Biosample Research Center
The Biosample Research Center (formerly the Biosample Center) was established on April 1, 2013. The Center was created with the goal of streamlining the preparation and storage of blood and urine biosamples collected with the consent of RERF study participants and providing the samples to users, as well as consolidating the biosample databases. Since 1969, RERF has gained consent from about 25,000 participants in the Adult Health Study of atomic bomb survivors and about 12,000 participants in the Clinical Study of the F1 Offspring of A-bomb Survivors, for the collection of their blood and urine biosamples to aid future studies. As of the end of October 2018, the Center has stored about 1.8 million tubes of biosamples (750,000 tubes of serum, 370,000 of plasma, 500,000 of blood cells, and 210,000 of urine) donated by more than 30,000 health examination participants. Among these blood and urine samples, 370,000 tubes are stored in the new robotic biorepository system (-80 ℃) installed in the Hiroshima Laboratory in 2015, and 1.23 million tubes are stored in 83 conventional deep freezers (-80 ℃) (51 freezers in Hiroshima and 32 in Nagasaki).
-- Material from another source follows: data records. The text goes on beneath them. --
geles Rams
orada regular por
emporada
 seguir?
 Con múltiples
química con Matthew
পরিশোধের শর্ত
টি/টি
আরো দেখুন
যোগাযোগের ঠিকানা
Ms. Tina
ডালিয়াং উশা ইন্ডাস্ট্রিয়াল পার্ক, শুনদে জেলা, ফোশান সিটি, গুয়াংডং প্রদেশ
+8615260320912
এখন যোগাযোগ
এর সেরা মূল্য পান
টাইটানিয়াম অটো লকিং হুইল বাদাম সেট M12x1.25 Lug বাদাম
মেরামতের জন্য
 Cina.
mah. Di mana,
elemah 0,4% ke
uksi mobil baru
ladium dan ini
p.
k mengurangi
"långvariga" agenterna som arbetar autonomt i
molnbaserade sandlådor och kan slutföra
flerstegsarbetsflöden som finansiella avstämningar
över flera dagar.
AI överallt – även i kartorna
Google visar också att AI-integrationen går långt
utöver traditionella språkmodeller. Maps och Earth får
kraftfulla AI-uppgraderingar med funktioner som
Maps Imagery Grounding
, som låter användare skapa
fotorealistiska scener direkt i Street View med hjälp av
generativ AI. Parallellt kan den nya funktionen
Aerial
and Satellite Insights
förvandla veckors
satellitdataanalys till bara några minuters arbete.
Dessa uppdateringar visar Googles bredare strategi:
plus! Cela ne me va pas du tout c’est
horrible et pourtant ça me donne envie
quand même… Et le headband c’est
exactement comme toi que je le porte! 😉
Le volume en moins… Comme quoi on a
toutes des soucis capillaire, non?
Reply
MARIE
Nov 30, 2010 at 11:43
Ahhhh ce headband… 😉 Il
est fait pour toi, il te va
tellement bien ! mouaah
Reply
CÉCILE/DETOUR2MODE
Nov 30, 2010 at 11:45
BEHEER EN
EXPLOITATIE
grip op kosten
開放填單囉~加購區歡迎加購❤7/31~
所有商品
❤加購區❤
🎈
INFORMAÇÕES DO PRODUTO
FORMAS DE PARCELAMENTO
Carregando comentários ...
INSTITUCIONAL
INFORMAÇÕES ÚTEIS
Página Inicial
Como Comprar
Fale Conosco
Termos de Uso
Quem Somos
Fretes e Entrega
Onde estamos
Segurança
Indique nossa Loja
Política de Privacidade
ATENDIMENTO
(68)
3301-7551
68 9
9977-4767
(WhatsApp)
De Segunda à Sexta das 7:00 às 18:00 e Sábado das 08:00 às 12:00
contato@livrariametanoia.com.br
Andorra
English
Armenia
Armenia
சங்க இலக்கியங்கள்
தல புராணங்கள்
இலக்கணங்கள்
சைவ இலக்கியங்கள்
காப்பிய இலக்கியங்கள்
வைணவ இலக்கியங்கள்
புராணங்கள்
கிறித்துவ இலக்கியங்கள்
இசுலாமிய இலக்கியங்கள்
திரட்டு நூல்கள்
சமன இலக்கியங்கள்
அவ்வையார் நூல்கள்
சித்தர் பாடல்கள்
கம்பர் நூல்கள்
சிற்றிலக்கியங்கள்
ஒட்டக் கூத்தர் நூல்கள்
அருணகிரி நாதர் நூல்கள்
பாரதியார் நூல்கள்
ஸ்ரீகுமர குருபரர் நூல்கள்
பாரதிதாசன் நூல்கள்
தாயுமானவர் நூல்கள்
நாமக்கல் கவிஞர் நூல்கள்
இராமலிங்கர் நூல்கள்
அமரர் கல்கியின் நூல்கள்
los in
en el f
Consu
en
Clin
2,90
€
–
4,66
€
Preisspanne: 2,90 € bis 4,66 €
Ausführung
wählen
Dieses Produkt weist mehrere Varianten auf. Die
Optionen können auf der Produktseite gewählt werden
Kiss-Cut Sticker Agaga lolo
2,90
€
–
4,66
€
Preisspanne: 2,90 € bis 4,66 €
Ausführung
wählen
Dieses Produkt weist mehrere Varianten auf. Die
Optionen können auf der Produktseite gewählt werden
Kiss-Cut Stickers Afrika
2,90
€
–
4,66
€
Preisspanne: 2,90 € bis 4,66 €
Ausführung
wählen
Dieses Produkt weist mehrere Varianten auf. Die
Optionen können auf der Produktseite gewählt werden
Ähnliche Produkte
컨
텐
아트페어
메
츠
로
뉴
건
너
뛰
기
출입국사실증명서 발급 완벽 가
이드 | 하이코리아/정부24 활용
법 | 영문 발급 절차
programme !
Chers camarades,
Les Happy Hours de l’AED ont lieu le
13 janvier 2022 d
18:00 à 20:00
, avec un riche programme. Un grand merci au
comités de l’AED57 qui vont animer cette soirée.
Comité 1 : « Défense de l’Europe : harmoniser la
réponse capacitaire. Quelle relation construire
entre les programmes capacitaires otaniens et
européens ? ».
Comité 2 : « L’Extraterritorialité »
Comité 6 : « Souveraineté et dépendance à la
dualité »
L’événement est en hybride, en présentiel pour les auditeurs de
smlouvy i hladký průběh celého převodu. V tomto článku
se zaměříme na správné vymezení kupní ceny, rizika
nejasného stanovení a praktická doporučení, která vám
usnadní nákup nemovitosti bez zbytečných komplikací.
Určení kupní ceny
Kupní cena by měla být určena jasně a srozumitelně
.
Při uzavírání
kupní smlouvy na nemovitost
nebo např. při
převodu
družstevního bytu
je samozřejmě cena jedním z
Among the blood cells mentioned above, 230,000 tubes of peripheral blood mononuclear cells are stored in a living state in 39 liquid nitrogen tanks (-150– -196 ℃) (32 tanks in Hiroshima and seven in Nagasaki). Moreover, plans are being made to have the Biosample Research Center manage other valuable RERF specimens in the future, such as pathology and tooth samples. In order to allow the RERF biosample information to be shared with researchers in Japan and around the world, there are also plans to provide a system enabling individual researchers to quickly and easily search for and extract biosamples they need for research by building a database that centralizes and comprehensively manages the biosample information.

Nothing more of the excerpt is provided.